# AIM OF THE EXERCISE
Word for word, return each entry that follows, with every image removed.

━━━━━━━━━━━━━━━━━━━━

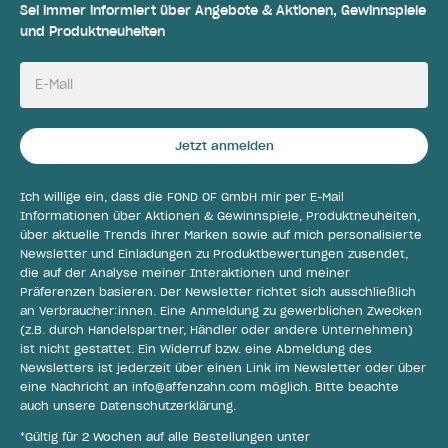
Sei immer informiert über Angebote & Aktionen, Gewinnspiele
und Produktneuheiten
E-Mail
Jetzt anmelden
Ich willige ein, dass die FOND OF GmbH mir per E-Mail
Informationen über Aktionen & Gewinnspiele, Produktneuheiten,
über aktuelle Trends ihrer Marken sowie auf mich personalisierte
Newsletter und Einladungen zu Produktbewertungen zusendet,
die auf der Analyse meiner Interaktionen und meiner
Präferenzen basieren. Der Newsletter richtet sich ausschließlich
an Verbraucher:innen. Eine Anmeldung zu gewerblichen Zwecken
(z.B. durch Handelspartner, Händler oder andere Unternehmen)
ist nicht gestattet. Ein Widerruf bzw. eine Abmeldung des
Newsletters ist jederzeit über einen Link im Newsletter oder über
eine Nachricht an
info@affenzahn.com
möglich. Bitte beachte
auch unsere
Datenschutzerklärung
.
*Gültig für 2 Wochen auf alle Bestellungen unter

━━━━━━━━━━━━━━━━━━━━

# TASK OUTPUT
Sei immer informiert über Angebote & Aktionen, Gewinnspiele
und Produktneuheiten
E-Mail
Jetzt anmelden
Ich willige ein, dass die FOND OF GmbH mir per E-Mail
Informationen über Aktionen & Gewinnspiele, Produktneuheiten,
über aktuelle Trends ihrer Marken sowie auf mich personalisierte
Newsletter und Einladungen zu Produktbewertungen zusendet,
die auf der Analyse meiner Interaktionen und meiner
Präferenzen basieren. Der Newsletter richtet sich ausschließlich
an Verbraucher:innen. Eine Anmeldung zu gewerblichen Zwecken
(z.B. durch Handelspartner, Händler oder andere Unternehmen)
ist nicht gestattet. Ein Widerruf bzw. eine Abmeldung des
Newsletters ist jederzeit über einen Link im Newsletter oder über
eine Nachricht an
info@affenzahn.com
möglich. Bitte beachte
auch unsere
Datenschutzerklärung
.
*Gültig für 2 Wochen auf alle Bestellungen unter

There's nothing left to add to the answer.